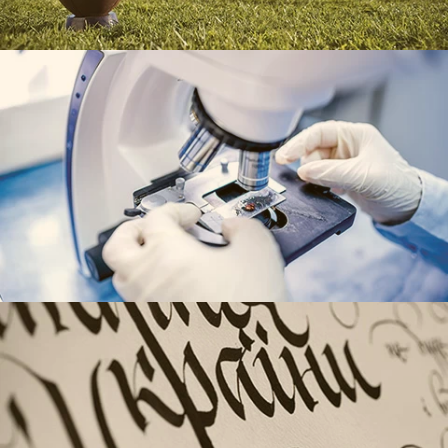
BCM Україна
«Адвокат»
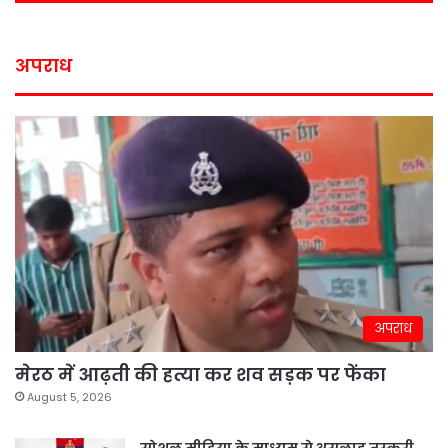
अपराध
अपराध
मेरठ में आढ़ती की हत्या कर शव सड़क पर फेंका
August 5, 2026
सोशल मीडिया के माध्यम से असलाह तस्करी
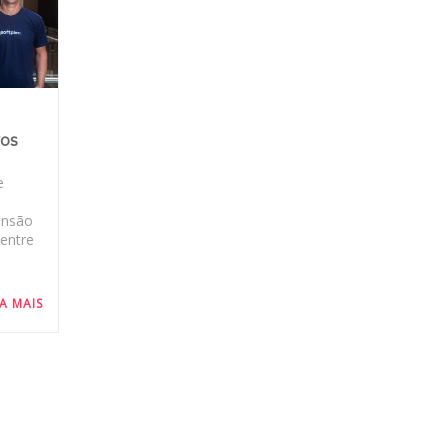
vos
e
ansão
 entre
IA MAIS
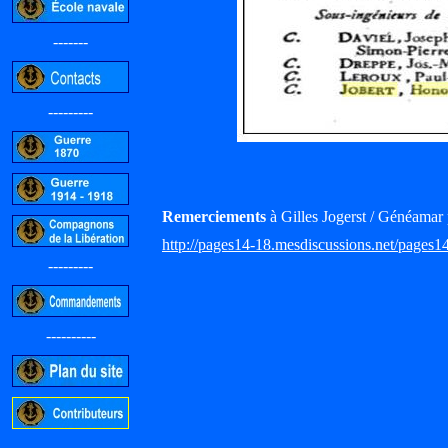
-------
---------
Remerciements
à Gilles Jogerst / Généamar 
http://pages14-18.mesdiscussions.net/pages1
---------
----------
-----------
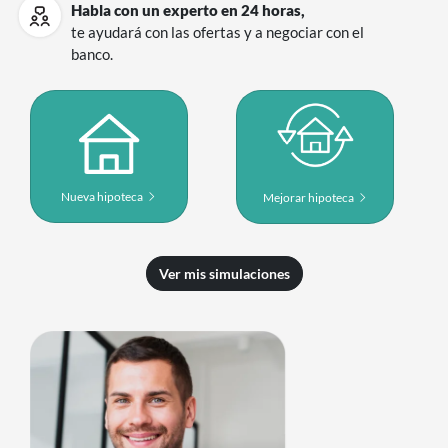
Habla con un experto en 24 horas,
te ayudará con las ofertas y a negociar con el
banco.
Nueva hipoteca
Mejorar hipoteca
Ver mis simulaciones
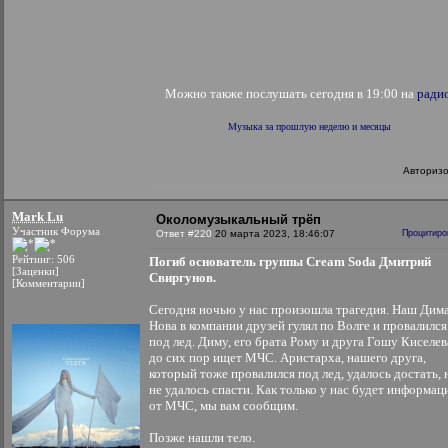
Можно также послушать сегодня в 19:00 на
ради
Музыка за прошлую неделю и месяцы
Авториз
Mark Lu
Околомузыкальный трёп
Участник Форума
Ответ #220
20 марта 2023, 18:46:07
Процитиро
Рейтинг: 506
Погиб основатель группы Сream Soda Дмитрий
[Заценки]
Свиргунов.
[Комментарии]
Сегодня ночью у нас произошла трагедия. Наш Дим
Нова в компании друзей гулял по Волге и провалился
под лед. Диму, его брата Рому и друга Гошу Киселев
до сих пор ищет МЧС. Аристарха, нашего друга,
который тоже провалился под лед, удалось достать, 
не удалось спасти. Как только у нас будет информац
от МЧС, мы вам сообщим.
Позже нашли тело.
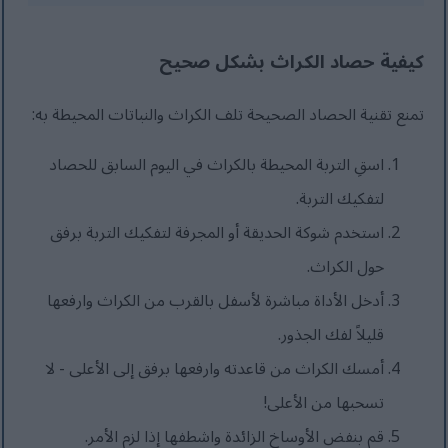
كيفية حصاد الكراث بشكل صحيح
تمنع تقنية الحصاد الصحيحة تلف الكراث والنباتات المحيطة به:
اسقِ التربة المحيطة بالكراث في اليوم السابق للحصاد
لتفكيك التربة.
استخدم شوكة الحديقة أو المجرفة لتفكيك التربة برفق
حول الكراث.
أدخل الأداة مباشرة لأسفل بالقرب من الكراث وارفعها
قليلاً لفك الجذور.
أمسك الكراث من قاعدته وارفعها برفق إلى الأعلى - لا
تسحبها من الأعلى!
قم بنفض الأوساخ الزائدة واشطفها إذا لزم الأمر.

● ● ●

EXERCISE OBJECTIVE: What you return should be only the exact lines from the top of the entries through the line with "قليلاً لفك الجذور.", minus the pictures.

RESPONSE:
BCM Україна
«Адвокат»
अपराध
अपराध
मेरठ में आढ़ती की हत्या कर शव सड़क पर फेंका
August 5, 2026
सोशल मीडिया के माध्यम से असलाह तस्करी
vos
e
ansão
 entre
IA MAIS
-------
---------
Remerciements
à Gilles Jogerst / Généamar 
http://pages14-18.mesdiscussions.net/pages1
---------
----------
-----------
Habla con un experto en 24 horas,
te ayudará con las ofertas y a negociar con el
banco.
Nueva hipoteca
Mejorar hipoteca
Ver mis simulaciones
Можно также послушать сегодня в 19:00 на
ради
Музыка за прошлую неделю и месяцы
Авториз
Mark Lu
Околомузыкальный трёп
Участник Форума
Ответ #220
20 марта 2023, 18:46:07
Процитиро
Рейтинг: 506
Погиб основатель группы Сream Soda Дмитрий
[Заценки]
Свиргунов.
[Комментарии]
Сегодня ночью у нас произошла трагедия. Наш Дим
Нова в компании друзей гулял по Волге и провалился
под лед. Диму, его брата Рому и друга Гошу Киселев
до сих пор ищет МЧС. Аристарха, нашего друга,
который тоже провалился под лед, удалось достать, 
не удалось спасти. Как только у нас будет информац
от МЧС, мы вам сообщим.
Позже нашли тело.
كيفية حصاد الكراث بشكل صحيح
تمنع تقنية الحصاد الصحيحة تلف الكراث والنباتات المحيطة به:
اسقِ التربة المحيطة بالكراث في اليوم السابق للحصاد
لتفكيك التربة.
استخدم شوكة الحديقة أو المجرفة لتفكيك التربة برفق
حول الكراث.
أدخل الأداة مباشرة لأسفل بالقرب من الكراث وارفعها
قليلاً لفك الجذور.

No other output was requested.